While there is much work to be done, much has changed regarding diversity, equity, inclusion, and justice. If we assume memory is fixed around age four or five, kids born after
…2000 do not remember before smartphones and 9-11 and the subsequent presence of Islamophobia
…2001 are the first to have grown up with the United States at war for their entire lives leaving many feeling disconnected from the impact of war
…2004 do not remember a time before having an African-American president, therefore, having a white president is unusual in their experience
…2011 do not remember times before:
The resurgence of the women’s movement
Teenagers beginning an international movement with a single hashtag, '#Marchforourlives'
The legalization of marriage for gay and lesbian couples
The word “transgender” became part of the mainstream lexicon (Bruce Jenner announced the transition to Caitlyn in an interview; Nike aired the first commercial featuring a transgender model; and in 2013, Laverne Cox appeared on the cover of Time magazine)
…2012 do not remember before the resurgence of the '#MeToo' Movement (originally used in 2006 by Tarana Burke) and the first openly transgender male, qualified for the United States Olympic Team.
…2013 do not remember before race awareness in media changed when a Cheerios commercial featured an interracial family eating cereal and was met with responses including racism and boycotts.
…2014 are the first to be born in a majority-minority race demographics, meaning the combined “non-white” racial identifiers make up the majority of children 5 years old and younger (babies born in 2014 or after).

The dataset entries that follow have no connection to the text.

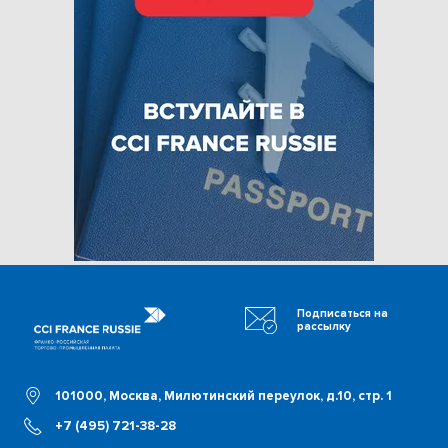
Подписаться на
рассылку
101000, Москва, Милютинский переулок, д.10, стр. 1
+7 (495) 721-38-28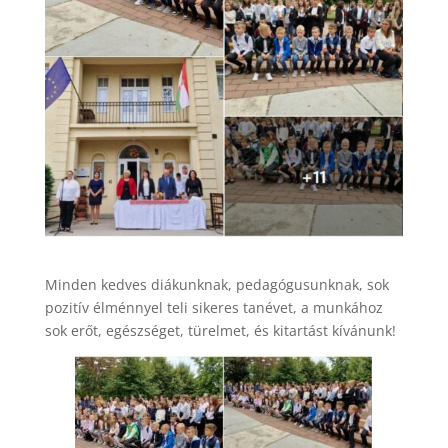
Minden kedves diákunknak, pedagógusunknak, sok
pozitív élménnyel teli sikeres tanévet, a munkához
sok erőt, egészséget, türelmet, és kitartást kívánunk!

We are moving from believing that if we admit to being biased and privileged, we also admit to being racist; to now, not admitting our biases and privileges means we are racially insensitive, at best prompting the question “Who teaches us in between?” The answer is that we need to do our own work and learn from our students. Adults are encouraged to learn about equity, diversity, inclusion, and justice while understanding our students are growing up with a language and vocabulary that is unparalleled. We can partner with students by telling them we didn’t learn about these topics in school and we want to learn with them now. Don’t wait until you feel ready, be ready now to listen and learn.